Startup Quantiva Inc. hopes to break into Web transaction management with a tool that draws on sophisticated mathematical algorithms to automate the diagnosis of transaction problems from the customers perspective.
The Quantiva Analysis System, announced last week, is a service designed to help business-to-business site operators detect and diagnose performance problems before they affect end users, according to company officials.
The system can pinpoint early signs of problems in Web and image servers and applications, as well as determine the effects of upgrades. It can determine the effects of ISP slowdowns on customers and flag impending trouble in customer networks, officials said.
The system uses algorithms to automatically set performance thresholds after monitoring critical Web transactions and determining a traffic profile for normal patterns. When thresholds are exceeded, the analysis engine automatically runs to determine the source of the problem.
Early users at DoubleClick Inc. said they believe the tool fills a gap in performance monitoring tools, according to Mehdi Daoudi, vice president of quality of service, in New York. “There is a fundamental gap in the analysis piece. Quantiva gives you a pretty good picture of where the possible fault is,” said Daoudi.

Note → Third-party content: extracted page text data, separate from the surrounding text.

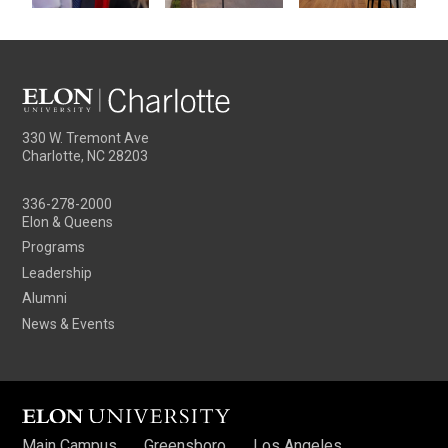
330 W. Tremont Ave
Charlotte, NC 28203
336-278-2000
Elon & Queens
Programs
Leadership
Alumni
News & Events
Main Campus
Greensboro
Los Angeles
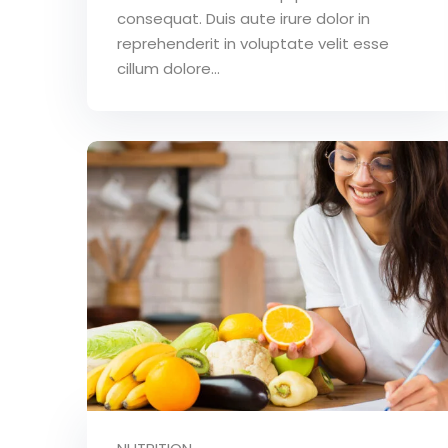
consequat. Duis aute irure dolor in
reprehenderit in voluptate velit esse
cillum dolore...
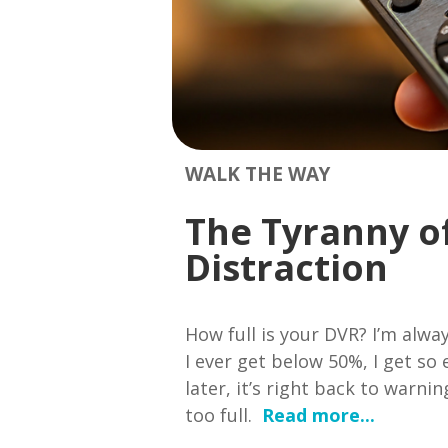
WALK THE WAY
The Tyranny o
Distraction
How full is your DVR? I’m alway
I ever get below 50%, I get so
later, it’s right back to warni
too full.
Read more...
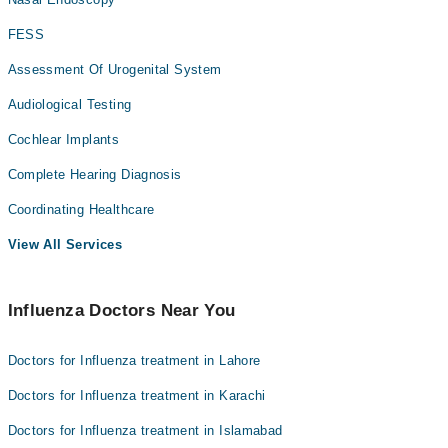
FESS
Assessment Of Urogenital System
Audiological Testing
Cochlear Implants
Complete Hearing Diagnosis
Coordinating Healthcare
View All Services
Influenza Doctors Near You
Doctors for Influenza treatment in Lahore
Doctors for Influenza treatment in Karachi
Doctors for Influenza treatment in Islamabad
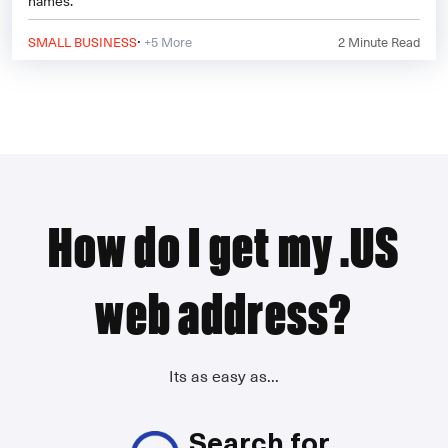
names.
·
SMALL BUSINESS
+5 More
2
Minute Read
How do I get my .US
web address?
Its as easy as...
Search for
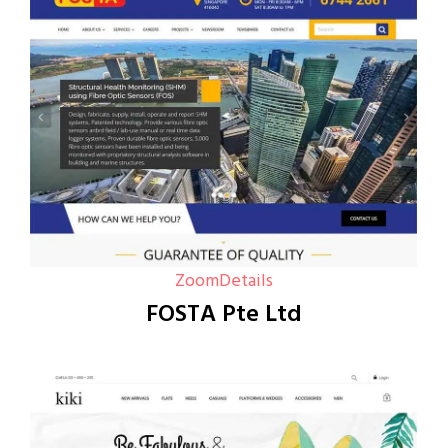
Zoom
Details
FOSTA Pte Ltd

The system uses adaptive models that refine their determination of what normal traffic patterns are for a Web transaction. “There are sophisticated statistics [gathered] over multiple time windows that work together to detect when things are normal and abnormal,” said Ron Hiller, chief technology officer of Quantiva, in Princeton, N.J.
The practice of using algorithms to take the complexity out of root-cause analysis is growing, said Jasmine Noel, an analyst at JNoel Associates, in Boston. “Vendors are trying to make it simpler to do when you have complex systems you dont want to have to write rules for,” said Noel. Mercury Interactive Corp., Altaworks Corp., Hewlett-Packard Co.s OpenView unit and ProactiveNet Inc. are all working on new root-cause analysis algorithms to automate problem resolution, Noel said.
The Quantiva Analysis System is made up of 16 data collectors placed on Tier 1 Internet backbones.
The service is available now, starting at $200 per month per URL.